Step by Step
A quick how-to for my most complicated piece. You may want to open the full-size picture in another browser or tab.
1) A piece of tape about 6-8 times longer than its width.
2) Fold it as close to 60 degrees as you can.
3) Fold the short end over the triangular overlap. If it doesn't line up perfectly, unfold both folds and try again, using the creases as a guide. Cut off the extra tape on the short end when it is properly lined up. Fold the remaining long end until there isn't enough tape left to cover a side. Cut off the remaining tape.
4) Put the triangle onto a piece of double-sided tape on a sheet of paper. You may also wish to put plastic or wax paper under the paper, to protect the surface from the marker.
5) Color the triangles with permanent markers. You may also wish to let it dry for a while and add a second coat. This is where the instructions differ depending on the model you are making. For the model I am making, you will need twenty constructs, each consisting of nineteen triangles of one color and sixteen of another, for a total of 700 triangles. Good luck.
6) Stick ten triangles of alternating color, color side up, onto a strip of tape.
7) Cut the extra tape off of one end, and cut the other end into a triangular tab.
8) Use the tab to make a loop. Repeat steps 6-8 three times.

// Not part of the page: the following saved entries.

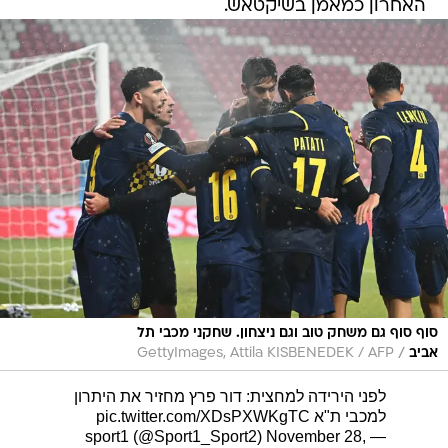
האחרון כמאמן בשיקטאש.
סוף סוף גם משחק טוב וגם ניצחון. שחקני מכבי תל
/
אביב
GettyImages, Attila KISBENEDEK / AFP
לפני הירידה למחצית: דור פרץ מחזיר את היתרון
למכבי ת"א
pic.twitter.com/XDsPXWKgTC
November 28,
— sport1 (@Sport1_Sport2)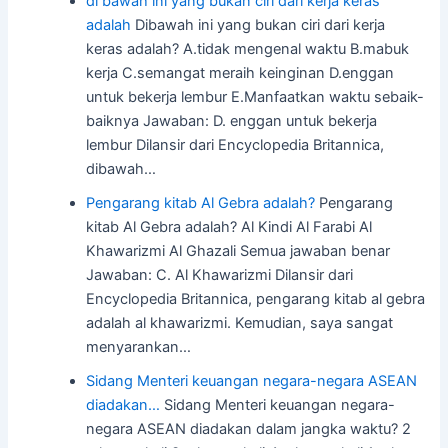
di bawah ini yang bukan ciri dari kerja keras
adalah
Dibawah ini yang bukan ciri dari kerja
keras adalah? A.tidak mengenal waktu B.mabuk
kerja C.semangat meraih keinginan D.enggan
untuk bekerja lembur E.Manfaatkan waktu sebaik-
baiknya Jawaban: D. enggan untuk bekerja
lembur Dilansir dari Encyclopedia Britannica,
dibawah…
Pengarang kitab Al Gebra adalah?
Pengarang
kitab Al Gebra adalah? Al Kindi Al Farabi Al
Khawarizmi Al Ghazali Semua jawaban benar
Jawaban: C. Al Khawarizmi Dilansir dari
Encyclopedia Britannica, pengarang kitab al gebra
adalah al khawarizmi. Kemudian, saya sangat
menyarankan…
Sidang Menteri keuangan negara-negara ASEAN
diadakan…
Sidang Menteri keuangan negara-
negara ASEAN diadakan dalam jangka waktu? 2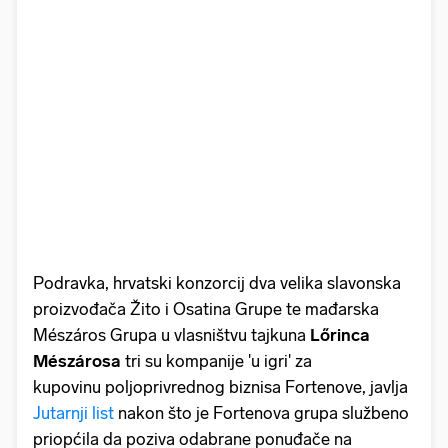
Podravka, hrvatski konzorcij dva velika slavonska
proizvođača Žito i Osatina Grupe te mađarska
Mészáros Grupa u vlasništvu tajkuna
Lőrinca
Mészárosa
tri su kompanije 'u igri' za
kupovinu poljoprivrednog biznisa Fortenove, javlja
Jutarnji list
nakon što je Fortenova grupa službeno
priopćila da poziva odabrane ponuđače na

9) Put a short strip of tape in each direction onto one of the triangles remaining of the nineteen, and trim the edges to make tabs as shown.

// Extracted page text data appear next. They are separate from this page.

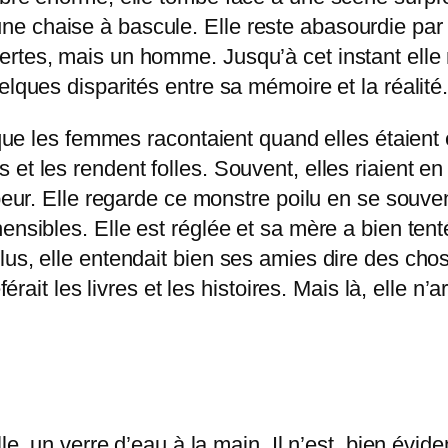
 chaise à bascule. Elle reste abasourdie par l
tes, mais un homme. Jusqu’à cet instant elle n’
elques disparités entre sa mémoire et la réalité
 que les femmes racontaient quand elles étaient e
et les rendent folles. Souvent, elles riaient e
peur. Elle regarde ce monstre poilu en se souven
nsibles. Elle est réglée et sa mère a bien tenté 
us, elle entendait bien ses amies dire des chose
férait les livres et les histoires. Mais là, elle n’
lle, un verre d’eau à la main. Il n’est, bien évi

10) Do the same for the last of the sixteen, with longer strips, and add the last three triangles around it before trimming the tabs.
11) Stick one loop on each side of the large triangle from step 10. Opposite the large triangle, attach the small triangle to all three loops. Use three more pieces of tape, through adjoining loops, to connect the loops. For all three pieces on all twenty constructs, have the tape go the same way. Trim the tape to make tabs.
12) Use the two tabs coming from each loop, along with an additional short piece of tape, to conect two constructs on the inside, You can reach inside to push down the tabs, or tuse a bent paperclip at the corners.
13) Continue, to make a loop of five. This is one side of the eventual dodecahedron.
14) (Not pictured) Along the way, add pieces of tape on the outside. I do this sort of on the fly, trying to make sure none of the gaps between triangles remains unreinforced.
15) (Not pictured) Once the reinforcement is added, recolor the triangles.